Essa provocação ganha um peso diferente agora, na proximidade da Páscoa.

Independentemente da fé de cada um, o calendário é propício para um balanço e reflexão. E, sejamos sinceros: o nosso saldo de “pecados”, aqueles do dia a dia, como o orgulho, a palavra dita sem pensar, a omissão quando deveríamos agir, ou como tratamos nossos próximos, é sempre maior do que gostaríamos de admitir.

A gente vive uma era estranha, onde errar virou proibido. Criamos uma cultura de tribunal permanente, onde o erro do outro é imperdoável, enquanto os nossos tropeços ganham sempre uma legenda explicativa ou uma desculpa na ponta da língua. Falta o básico: aceitar que a nossa condição humana é, por natureza, imperfeita.

Gosto de uma referência que os Racionais MC’s eternizaram em “Vida Loka”, o perdão “aos 45 do segundo tempo”. Aquela cena bíblica de Dimas na cruz é o maior exemplo de que o recomeço não exige um passado limpo, mas um presente lúcido. O que o salvou não foi a perfeição, mas a coragem de dizer “eu errei” e a humildade de pedir para ser lembrado por Jesus quando estivesse no paraíso.

Mas sejamos francos: admitir o erro é um dos exercícios mais difíceis que existem, pois exige a quebra do ego. E isso dói. Na vida pessoal, perdemos abraços por não saber pedir desculpas. Na vida, perdemos tempo insistindo em caminhos que já se provaram errados, apenas para não dar o braço a torcer. E na convivência pública, então, nem se fala. Se cada um de nós gastasse metade do tempo que usa julgando os outros para reavaliar as próprias atitudes, o mundo seria bem mais leve.

A grande lição que fica é que errar é inevitável, mas estacionar nesses erros é uma escolha. Recomeçar não é apenas virar uma página, mas rever ações, visões e pensamentos. É olhar para dentro sem os filtros do Instagram, encarar nossas sombras e decidir o que merece ser carregado daqui para frente.

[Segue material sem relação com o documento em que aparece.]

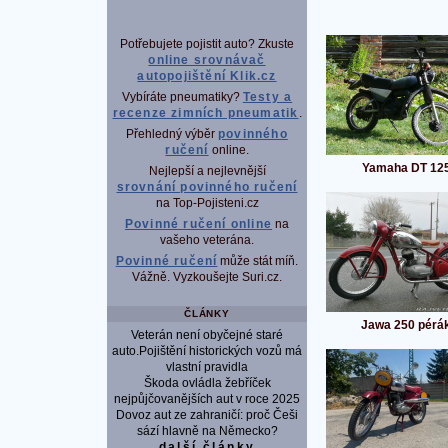
Potřebujete pojistit auto? Zkuste
online srovnávač
autopojištění Klik.cz
Vybíráte pneumatiky?
Testy a
recenze zimních pneumatik
.
Přehledný výběr
povinného
ručení
online.
Yamaha DT 12
Nejlepší a nejlevnější
srovnání povinného ručení
na Top-Pojisteni.cz
Povinné ručení online
na
vašeho veterána.
Povinné ručení
může stát míň.
Vážně. Vyzkoušejte Suri.cz.
ČLÁNKY
Jawa 250 pérá
Veterán není obyčejné staré
auto.Pojištění historických vozů má
vlastní pravidla
Škoda ovládla žebříček
nejpůjčovanějších aut v roce 2025
Dovoz aut ze zahraničí: proč Češi
sází hlavně na Německo?
další články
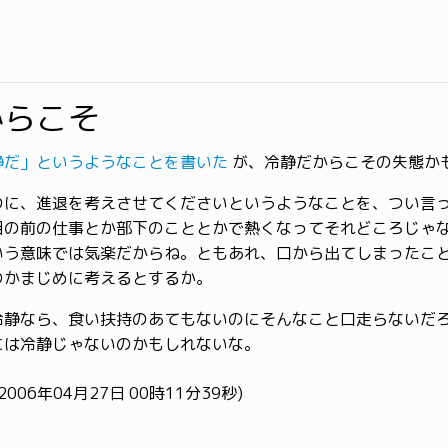
からこそ
静だ」というようなことを書いた
が、冷静だからこその失態か
のに、進退を考えさせてくださいというようなことを、つい言
目の前の仕事とか部下のこととかで熱くなってそれどころじゃ
いう意味では気楽だからね。ともあれ、口から出てしまったこ
のかまじめに考えるとするか。
冷静なら、食い扶持のあてもないのにそんなこと口走らないだ
には冷静じゃないのかもしれないな。
2006年04月27日 00時11分39秒)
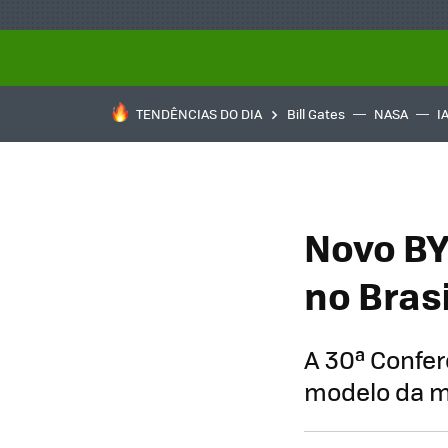
TENDÊNCIAS DO DIA
Bill Gates
NASA
I
Novo BY
no Bras
A 30ª Confe
modelo da m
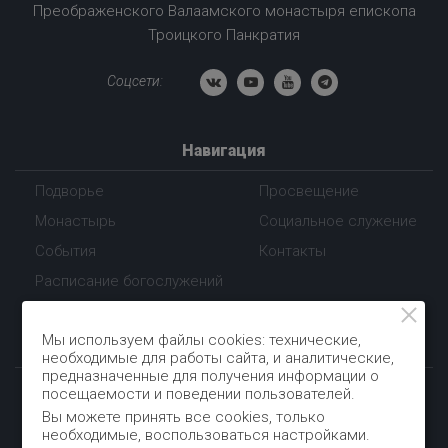
Преображенского Валаамского монастыря епископа
Троицкого Панкратия
Соцсети:
Навигация
Подворье
Просвещение
Монастырь
Социальное служение
События
Контакты
Расписание богослужений
Мы используем файлы cookies: технические,
Контакты
необходимые для работы сайта, и аналитические,
предназначенные для получения информации о
посещаемости и поведении пользователей.
+7 (912) 853-29-02
Вы можете принять все cookies, только
необходимые, воспользоваться настройками.
Пн-Пт с 10:00 до 17:00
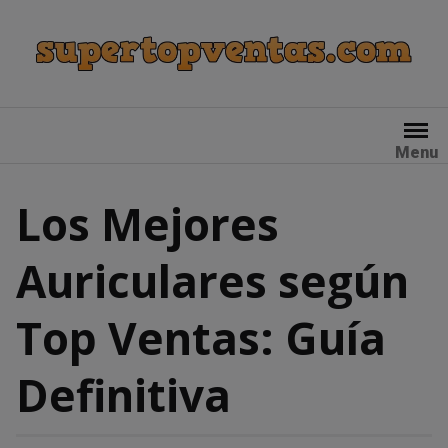
Skip
to
content
Menu
Los Mejores
Auriculares según
Top Ventas: Guía
Definitiva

Essa maturidade de reconhecer nossas fragilidades é o que nos torna mais humanos e menos “juízes”. No fundo, a Páscoa é esse convite para o descarte, para deixar para trás o que não serve mais e abrir espaço para uma versão melhorada de nós mesmos.

E ninguém precisa ser santo para recomeçar. O que precisamos é sermos mais honestos conosco mesmos e entendendo que a vida não é uma sentença definitiva, mas um processo contínuo de revisões. A vida é curta demais para carregar o peso de quem não se permite tentar de novo. O recomeço está logo ali, esperando o nosso próximo passo. Feliz Páscoa! Feliz renascimento.